Second funding period: July 2020 - June 2024




A hallmark of cellular physiology is the coordination of signal transmission in space and time. Biological signals are generated by molecular switches cells employ to exert spatio-temporal control over a wide range of cellular processes. Prominent examples are protein secretion, endocytosis, receptor downstream signaling and circadian gene expression, among others. Typical examples for molecular switches include post-translational modifications produced by protein and lipid kinases, GTPases as well as calcium and redox switches. In this way, cells turn on and off signals that are required to coordinate cellular processes including responses to extracellular signals in space and time. On the one hand, this enables cells to dynamically organize molecular components of signaling processes in nanodomains and to localize a given downstream process. On the other hand, molecular switches can be used by cells in a way that enables them to operate processes at proper time scales. Intriguingly, a relatively small set of distinct 
trrmolecular switches is capable of controlling a large diversity of cellular processes with widely differing kinetics from milliseconds in neurotransmission to hours in circadian gene expression. While the molecular mechanisms by which molecular switches are turned on and off are known in great detail in many cases, the molecular mechanisms of how they coordinate the corresponding downstream processes in space and time are poorly understood. The overarching goal of our research consortium is to functionally analyze how a distinct set of molecular switches controls the spatio-temporal regulation of a diverse range of biological processes. Intriguingly, in many cases, the molecular events that are downstream of the activation of a molecular switch trigger a cellular switch such as cell fate decisions between survival and apoptosis. To investigate the molecular mechanisms that link molecular switches to cellular switches in living cells, we use advanced chemical biology tools such as photoactivatable membrane lipids.

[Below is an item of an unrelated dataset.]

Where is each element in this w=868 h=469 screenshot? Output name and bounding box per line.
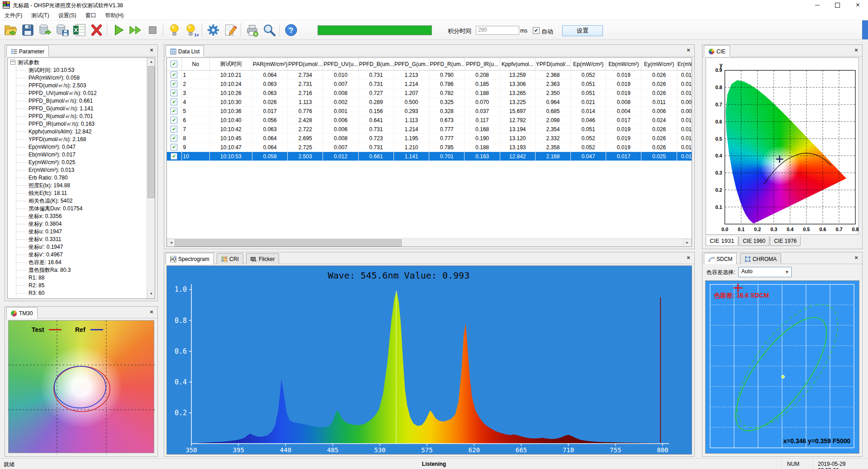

In addition, experimental setups are employed to synchronize protein transport through optogenetic control. Another example are approaches that allow for controlling protein activity by acute and reversible spatial sequestration of proteins of interest. These strategies are complemented by advanced biochemical reconstitution experiments, structural analyses as well as theoretical approaches such as kinetic modeling or molecular dynamics simulations. In this way, the dissection of the individual steps of a given process as determined by the assembly, activation and time-dependent localization of its key molecular components will continue to be a major goal of the TRR186 consortium. With this advanced set of interdisciplinary methodologies, our long-term goal is to obtain a comprehensive understanding of how signals generated by activated molecular switches translate into the precise spatio-temporal coordination of cellular processes such as protein secretion, receptor signaling, endocytosis and gene expression as well as other central activities that characterize living cells.